We needed a structure that answers all three and runs at edge latency.
The design
Every inference call appends a record to a per-tenant log:
record_n = { run_id, model_id, input_hash, output_hash, ts, prev_hash }
prev_hash = sha256(record_{n-1})
The chain runs continuously per tenant. Every 24 hours a Merkle tree is built over the day’s records and the root is published to:
- A public KV namespace on Cloudflare.
- An OpenTimestamps anchor on Bitcoin.
Customers on the Enterprise tier can additionally pin the root to a public Ethereum L2 of their choosing.
Verifying a single run
Given a run_id, fetch:
GET https://api.gefi.io/v1/audit/proof/<run_id>
You get back the record, its position in the daily Merkle tree, and the sibling hashes needed to reconstruct the root.
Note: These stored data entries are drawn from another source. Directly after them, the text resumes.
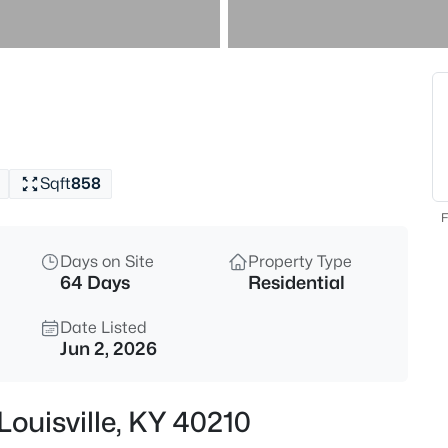
$240,000
Active
4
Beds
9700 Gallatin Ct, Louisville, KY
MLS#: 1725470
Sqft
858
New - 1 Hour Ago
F
Days on Site
Property Type
64 Days
Residential
Date Listed
Jun 2, 2026
$159,900
Active
Louisville, KY 40210
1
Verify locally with ~10 lines of code in the language of your choice; reference implementations in TS, Python, and Go are in github.com/gefi-io/audit-spec.
What this rules out
- Silent edits: any change to a record breaks the chain at that point.
- Silent deletions: any missing record breaks the chain at the next record.
- Platform compromise: you can verify offline against the timestamped root, even if our entire infrastructure goes dark.
What it doesn’t rule out
- A model author secretly returning different outputs to different tenants for the same input — you’d see it in the output hashes only if you ran the same input. We’re working on a deterministic-input audit option for this; design notes coming in a future post.